(INFORMATION SUPPLIED)

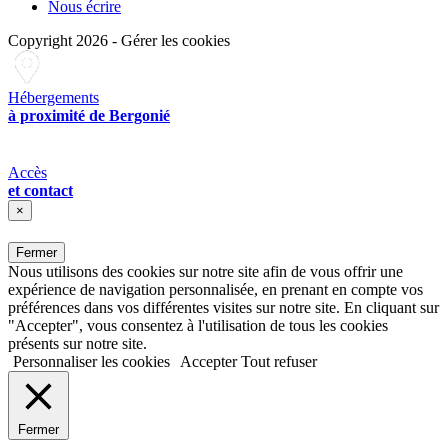
Nous écrire
Copyright 2026
-
Gérer les cookies
Hébergements
à proximité de Bergonié
Accès
et contact
×
Fermer
Nous utilisons des cookies sur notre site afin de vous offrir une
expérience de navigation personnalisée, en prenant en compte vos
préférences dans vos différentes visites sur notre site. En cliquant sur
"Accepter", vous consentez à l'utilisation de tous les cookies
présents sur notre site.
Personnaliser les cookies
Accepter
Tout refuser
Fermer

(End INFORMATION SUPPLIED)

ACTIVITY> The lines in the entries above that carry the word "Accepter" must be copied.

ANSWER SPACE>
"Accepter", vous consentez à l'utilisation de tous les cookies
Accepter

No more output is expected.